Host model recommendations:

| Host | Hardware | Default offline coding model | Larger/secondary model |
|------+----------+------------------------------+------------------------|
| current high-end machine | Ryzen AI Max+ 395, 128 GiB unified RAM, Radeon 8060S | =Qwen3-Coder-30B-A3B-Instruct-GGUF Q6_K= | =Qwen3-Next-80B-A3B-Instruct-GGUF Q4_K_M= |
| velox | i7-1370P, 64 GiB RAM, Intel Iris Xe | =Qwen3-Coder-30B-A3B-Instruct-GGUF Q4_K_M= | 8B fallback for speed |

Rationale:

- The Qwen3-Coder 30B GGUF sizes leave enough headroom for context and a second
  agent on both machines.
- The high-end machine can also carry Qwen3-Next 80B Q4_K_M at 48.4 GB, useful
  for long-context planning or general reasoning offline.
- =velox= is memory-capable but GPU-limited; Qwen3-Coder 30B Q4_K_M is the
  strongest practical coding default before latency becomes the dominant pain.

* Migration plan

** Phase 1: Add runtime identity without renaming everything

- Teach =ai= launcher to set =AI_AGENT_ID=, =AI_RUNTIME=, =AI_PROJECT_DIR=, and
  =AI_SESSION_CONTEXT=.
- Update startup/wrap-up workflows to prefer =AI_SESSION_CONTEXT=.
- Keep legacy =.ai/session-context.org= fallback.
- Add tests for two simultaneous session-context files.

** Phase 2: Introduce runtime manifests and generic install commands

- Add =runtimes/claude.toml= and make current install behavior data-driven.
- Add =runtimes/local-openai.toml= with command templates.
- Add =make install-runtime= and keep =make install= as Claude-compatible alias.

** Phase 3: Split common language bundles from runtime adapters

- Move runtime-neutral language rules into =languages/<lang>/common=.
- Keep Claude-specific settings/hooks under =languages/<lang>/runtimes/claude=.
- Add local-openai adapter docs/instructions for at least elisp.

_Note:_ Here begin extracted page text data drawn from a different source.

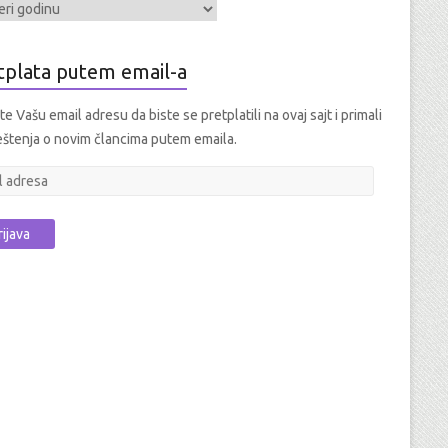
tplata putem email-a
e Vašu email adresu da biste se pretplatili na ovaj sajt i primali
štenja o novim člancima putem emaila.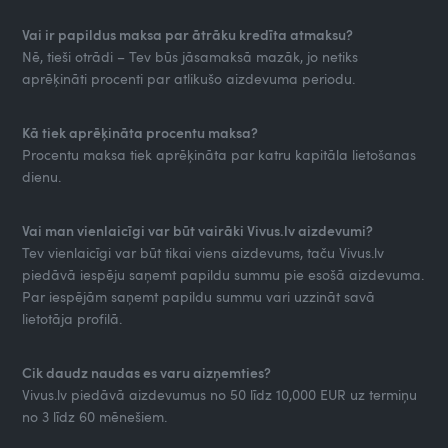
Vai ir papildus maksa par ātrāku kredīta atmaksu?
Nē, tieši otrādi – Tev būs jāsamaksā mazāk, jo netiks
aprēķināti procenti par atlikušo aizdevuma periodu.
Kā tiek aprēķināta procentu maksa?
Procentu maksa tiek aprēķināta par katru kapitāla lietošanas
dienu.
Vai man vienlaicīgi var būt vairāki Vivus.lv aizdevumi?
Tev vienlaicīgi var būt tikai viens aizdevums, taču Vivus.lv
piedāvā iespēju saņemt papildu summu pie esošā aizdevuma.
Par iespējām saņemt papildu summu vari uzzināt savā
lietotāja profilā.
Cik daudz naudas es varu aizņemties?
Vivus.lv piedāvā aizdevumus no 50 līdz 10,000 EUR uz termiņu
no 3 līdz 60 mēnešiem.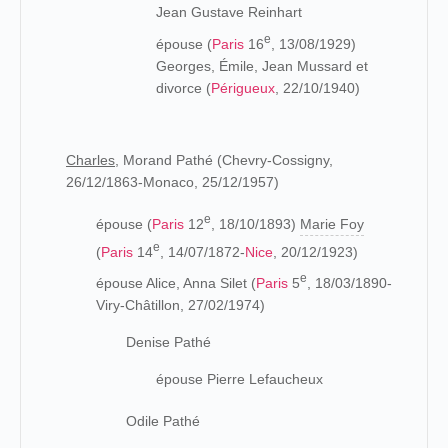
Jean Gustave Reinhart
e
épouse (
Paris
16
, 13/08/1929)
Georges, Émile, Jean Mussard et
divorce (
Périgueux
, 22/10/1940)
Charles,
Morand Pathé (Chevry-Cossigny,
26/12/1863-Monaco, 25/12/1957)
e
épouse (
Paris
12
, 18/10/1893)
Marie Foy
e
(
Paris
14
, 14/07/1872-
Nice
, 20/12/1923)
e
épouse Alice, Anna Silet (
Paris
5
, 18/03/1890-
Viry-Châtillon, 27/02/1974)
Denise Pathé
épouse Pierre Lefaucheux
Odile Pathé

** Phase 4: Rename user-facing docs

- Rename =claude-templates= to =ai-templates= after compatibility aliases exist.
- Rename =claude-rules= to =agent-rules= after scripts no longer hard-code it.
- Update docs from "Claude should" to "the active agent should" where the rule is
  runtime-neutral.
- Keep a short Claude adapter README for Claude-only behavior.

** Phase 5: Local model install handoff

- Send archsetup an inbox note requesting local model runtime support.
- After archsetup lands it, teach =rulesets doctor= to verify:
  - =llama-server= or =ollama= installed.
  - configured model files exist.
  - configured OpenAI-compatible endpoint can answer a smoke prompt.

* Test strategy

- Unit-test launcher runtime selection and =AI_AGENT_ID= generation.
- Unit-test session-context path generation and archival names.
- Integration-test two fake runtimes launching the same project into distinct
  context files.
- Test =sync-language-bundle.sh= compatibility for legacy Claude bundles.
- Test install-lang for:
  - =RUNTIME=claude= writes =.claude/= and =CLAUDE.md=.
  - =RUNTIME=local-openai= writes =.agents/local-openai/= and does not touch
    =.claude/=.
- Test startup workflow examples or scripts so they look for
  =session-context.d= without breaking old projects.
- Test cross-agent targeted messages with =TARGET_AGENT_ID=.

* Open decisions

- What should the generic project instruction file be: =AGENTS.md=,
  =AI.md=, or runtime-specific only?
- Should =.ai/session-context.org= become a symlink to the current agent's file,
  or should it disappear after migration?
- Should =rulesets= standardize on =llama.cpp= only, or support =ollama= as the
  default beginner-friendly local runtime?
- Which local agent CLI should be the first supported offline editor:
  =aider=, =opencode=, a simple custom wrapper, or something else?

* Recommended next step

Start with Phase 1 only. The singleton session-context file is the immediate
correctness issue for simultaneous agents, and it can be fixed without renaming
the whole repository or disrupting current Claude installs.